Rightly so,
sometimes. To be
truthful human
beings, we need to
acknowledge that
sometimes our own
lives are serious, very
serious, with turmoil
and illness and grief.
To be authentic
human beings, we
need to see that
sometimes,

**********

| Task statement |
After locating the line that contains "sometimes our own", output it and the remaining lines of the material above, exactly as they read.

| Response to the exercise |
sometimes our own
lives are serious, very
serious, with turmoil
and illness and grief.
To be authentic
human beings, we
need to see that
sometimes,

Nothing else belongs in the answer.